The problem. Once the line with "The width and" is found, write it out along with each later line exactly, through the end of the entries, skipping every picture.
*** Given records ***
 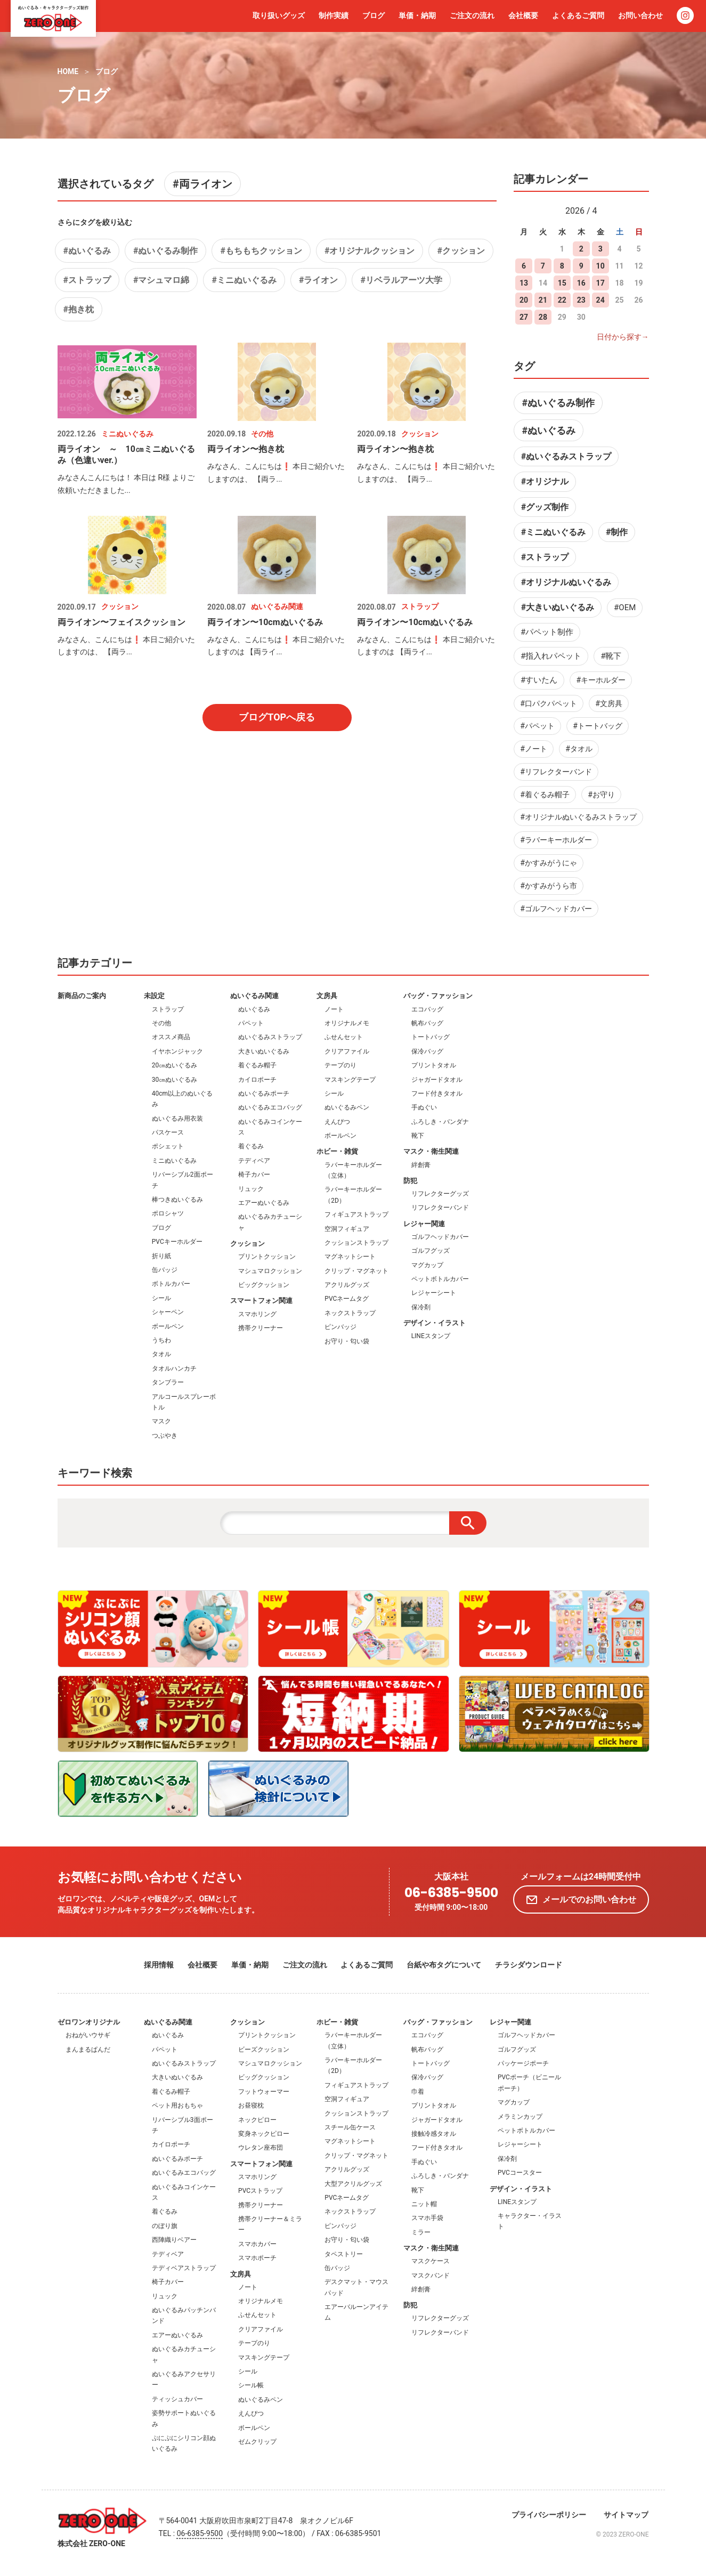 I want to click on #お守り, so click(x=601, y=794).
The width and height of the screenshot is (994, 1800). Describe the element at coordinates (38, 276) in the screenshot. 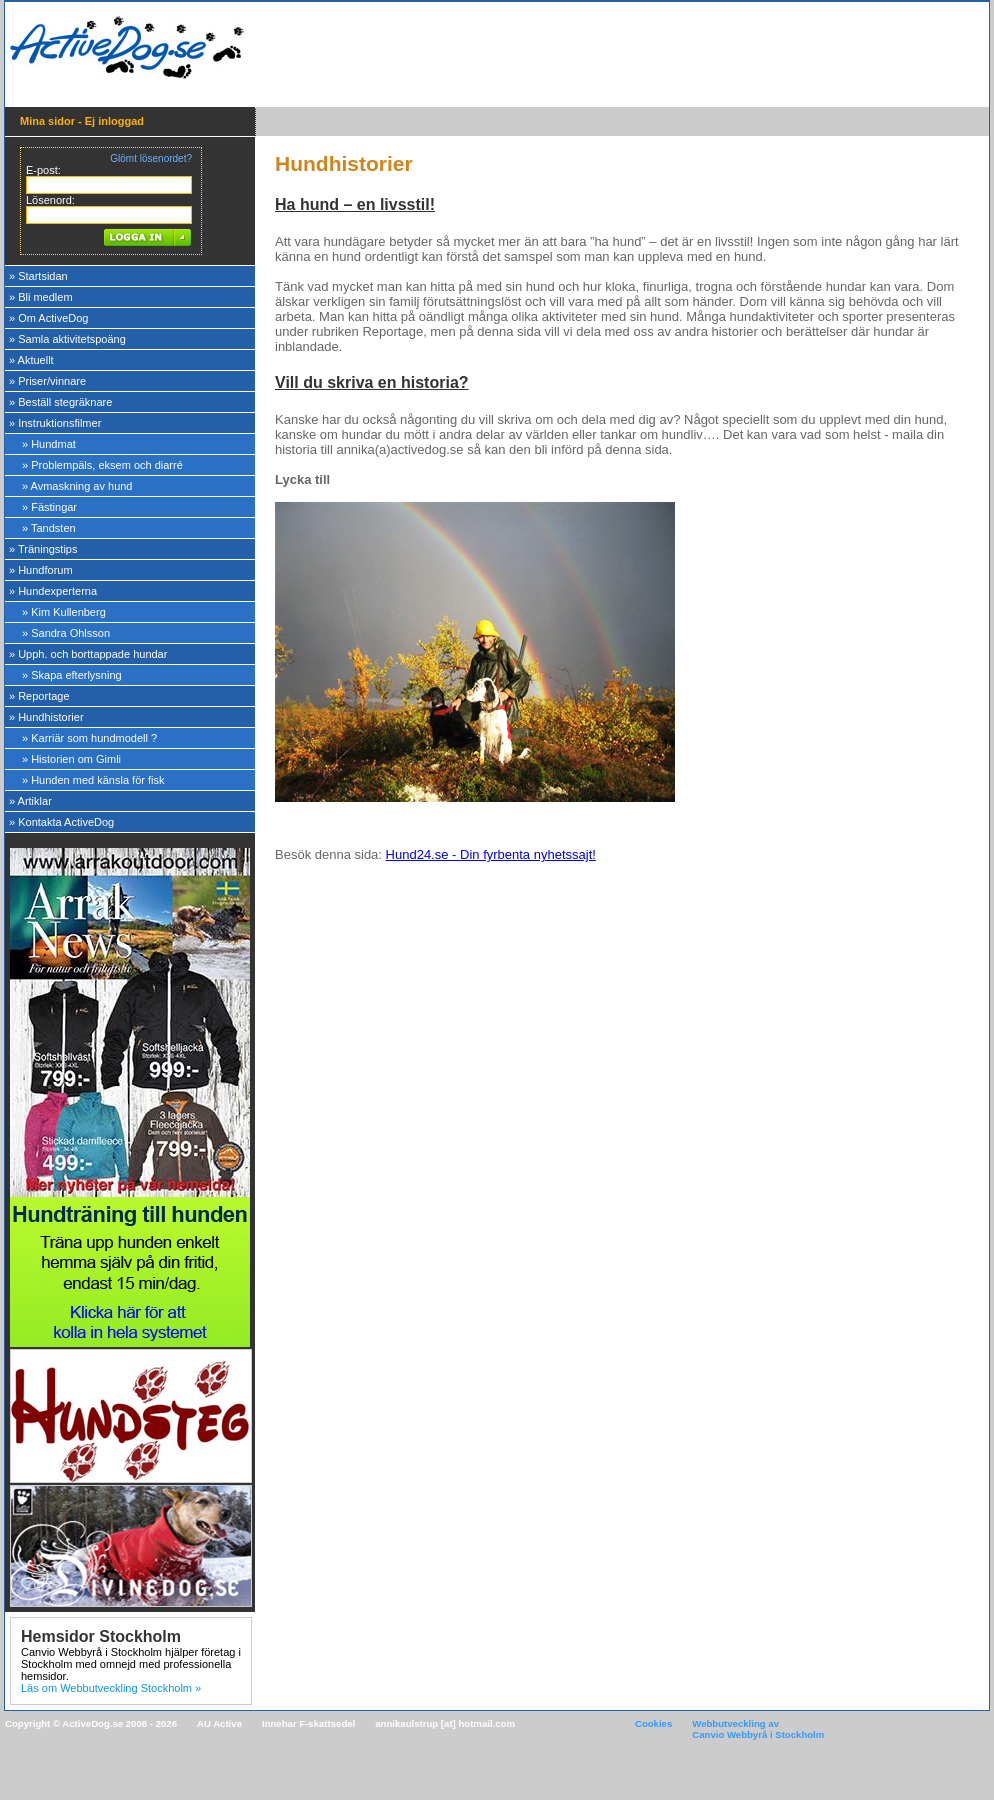

I see `» Startsidan` at that location.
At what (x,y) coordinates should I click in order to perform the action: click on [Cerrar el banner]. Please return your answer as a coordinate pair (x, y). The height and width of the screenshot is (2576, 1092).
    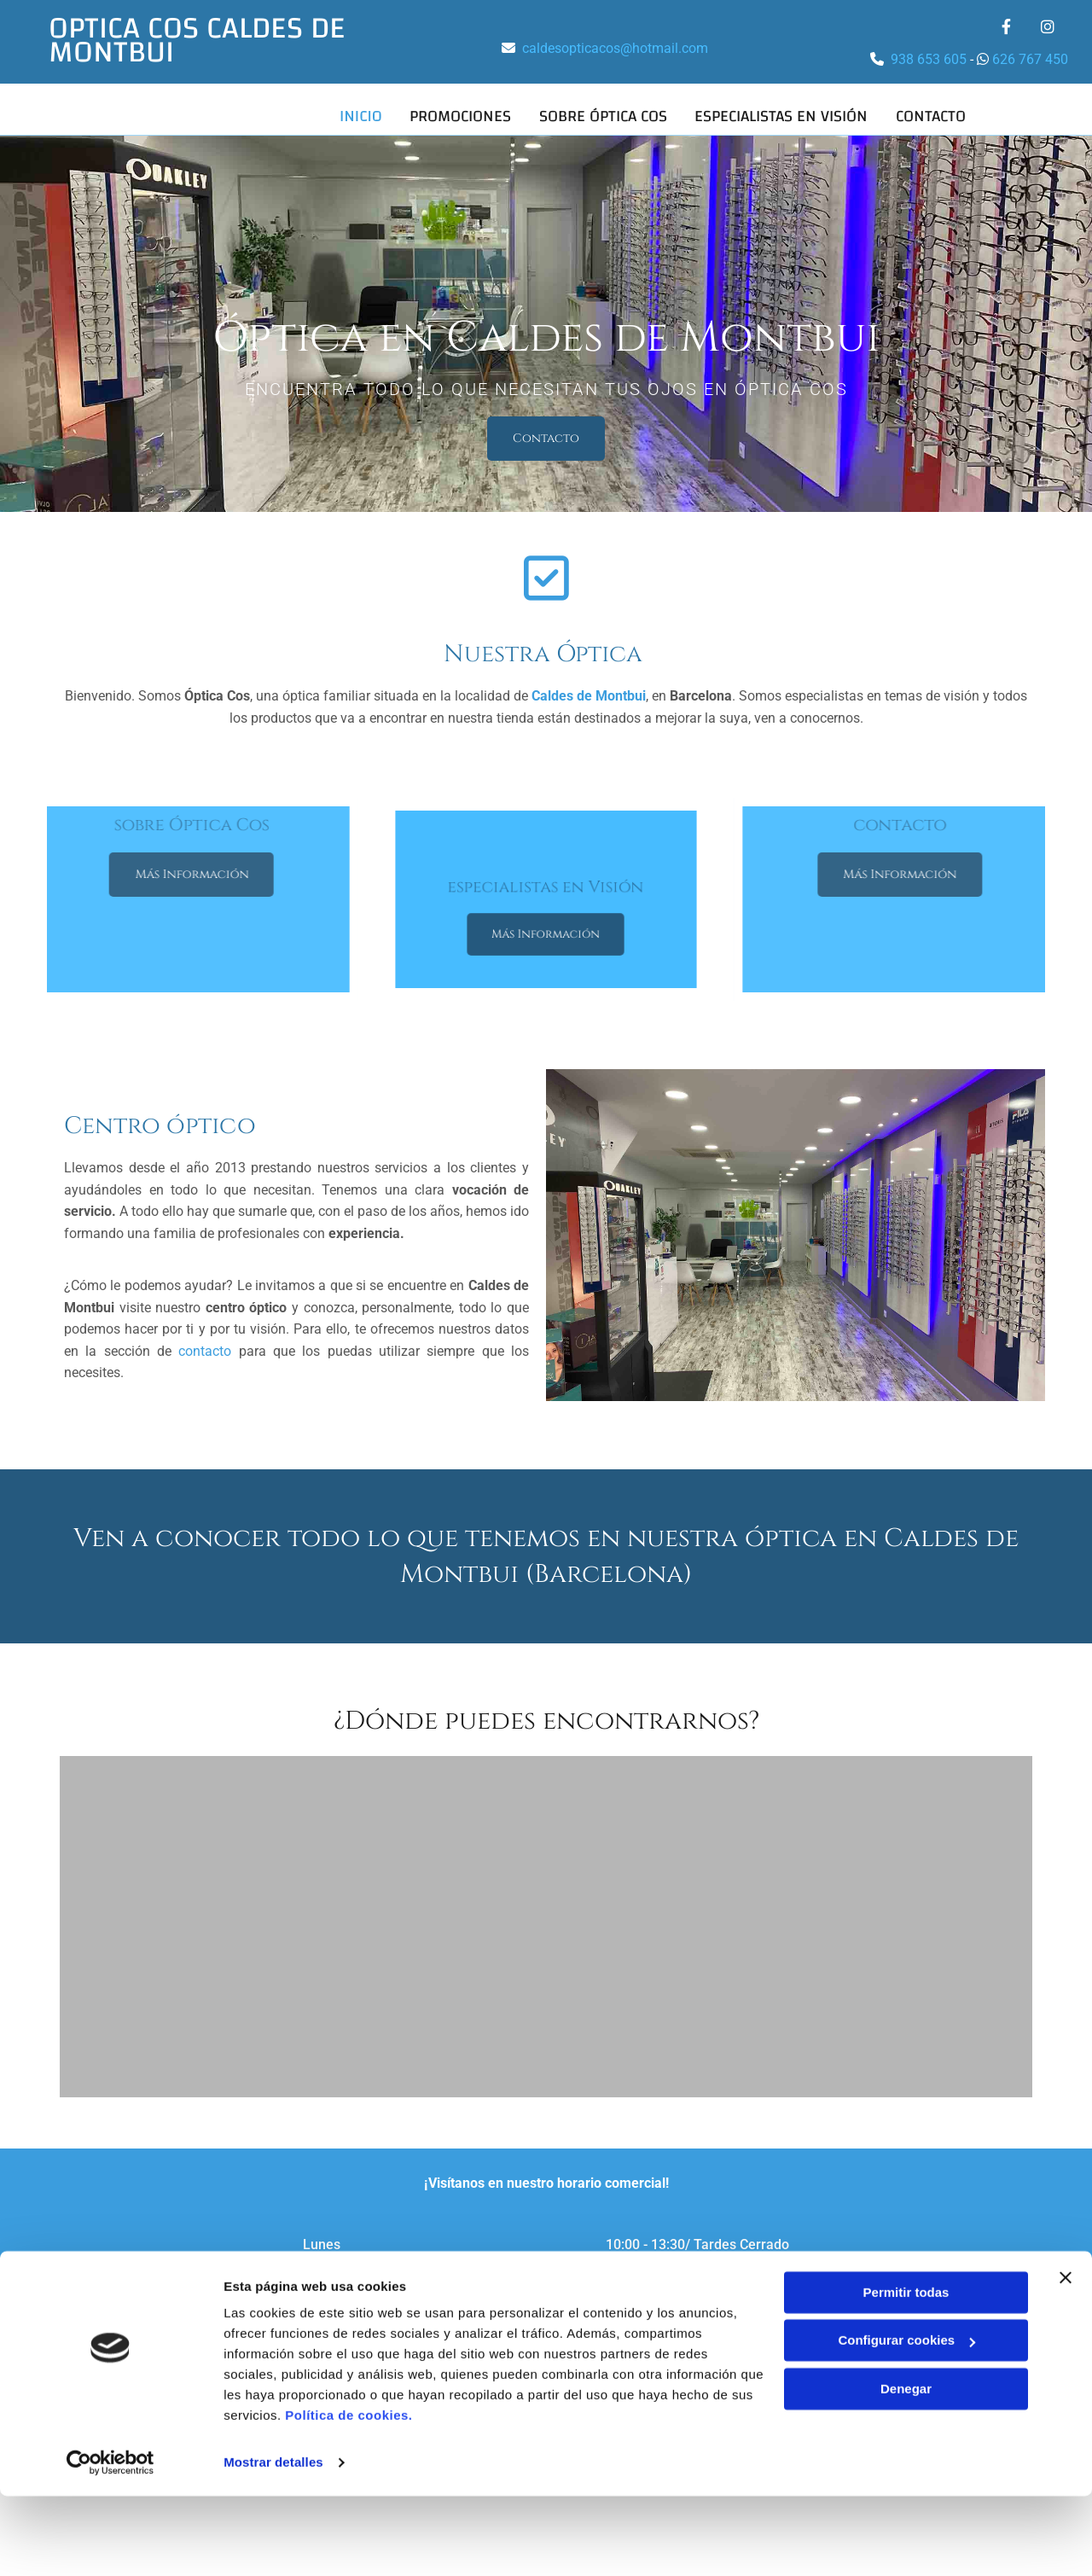
    Looking at the image, I should click on (1066, 2358).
***
Expected output.
The width and height of the screenshot is (994, 1800). Describe the element at coordinates (38, 276) in the screenshot. 

I see `» Startsidan` at that location.
At what (x,y) coordinates should I click in order to perform the action: click on [Cerrar el banner]. Please return your answer as a coordinate pair (x, y). The height and width of the screenshot is (2576, 1092).
    Looking at the image, I should click on (1066, 2358).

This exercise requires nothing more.